* Excerpted data:
···

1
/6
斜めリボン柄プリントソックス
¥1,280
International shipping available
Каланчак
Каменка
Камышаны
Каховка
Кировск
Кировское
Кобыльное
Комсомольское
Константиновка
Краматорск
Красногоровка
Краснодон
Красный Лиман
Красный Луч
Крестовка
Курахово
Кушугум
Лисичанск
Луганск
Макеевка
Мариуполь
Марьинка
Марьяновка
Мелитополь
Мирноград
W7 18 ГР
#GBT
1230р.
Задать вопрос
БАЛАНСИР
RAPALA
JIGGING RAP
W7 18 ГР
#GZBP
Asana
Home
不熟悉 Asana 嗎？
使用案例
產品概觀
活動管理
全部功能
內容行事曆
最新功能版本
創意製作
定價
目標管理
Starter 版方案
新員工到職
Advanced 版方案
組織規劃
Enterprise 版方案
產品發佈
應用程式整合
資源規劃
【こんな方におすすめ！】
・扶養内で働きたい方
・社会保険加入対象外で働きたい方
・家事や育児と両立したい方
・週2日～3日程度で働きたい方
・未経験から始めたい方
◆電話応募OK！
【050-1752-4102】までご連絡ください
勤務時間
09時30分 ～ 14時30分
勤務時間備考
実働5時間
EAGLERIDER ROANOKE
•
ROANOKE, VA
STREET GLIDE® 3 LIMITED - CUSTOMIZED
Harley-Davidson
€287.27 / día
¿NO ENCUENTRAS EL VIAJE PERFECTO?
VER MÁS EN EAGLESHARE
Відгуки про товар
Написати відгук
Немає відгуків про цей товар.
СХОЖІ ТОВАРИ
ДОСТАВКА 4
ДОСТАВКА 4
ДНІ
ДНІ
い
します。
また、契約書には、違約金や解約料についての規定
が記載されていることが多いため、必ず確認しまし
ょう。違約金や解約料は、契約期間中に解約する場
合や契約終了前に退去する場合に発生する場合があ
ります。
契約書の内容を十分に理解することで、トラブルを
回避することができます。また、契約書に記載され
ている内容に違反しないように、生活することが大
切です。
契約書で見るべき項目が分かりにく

···

* Exercise: Nothing but the lines from the one holding "Harley-Davidson" to the end of the entries should be output, each exactly as it appears.

* Response to this task:
Harley-Davidson
€287.27 / día
¿NO ENCUENTRAS EL VIAJE PERFECTO?
VER MÁS EN EAGLESHARE
Відгуки про товар
Написати відгук
Немає відгуків про цей товар.
СХОЖІ ТОВАРИ
ДОСТАВКА 4
ДОСТАВКА 4
ДНІ
ДНІ
い
します。
また、契約書には、違約金や解約料についての規定
が記載されていることが多いため、必ず確認しまし
ょう。違約金や解約料は、契約期間中に解約する場
合や契約終了前に退去する場合に発生する場合があ
ります。
契約書の内容を十分に理解することで、トラブルを
回避することができます。また、契約書に記載され
ている内容に違反しないように、生活することが大
切です。
契約書で見るべき項目が分かりにく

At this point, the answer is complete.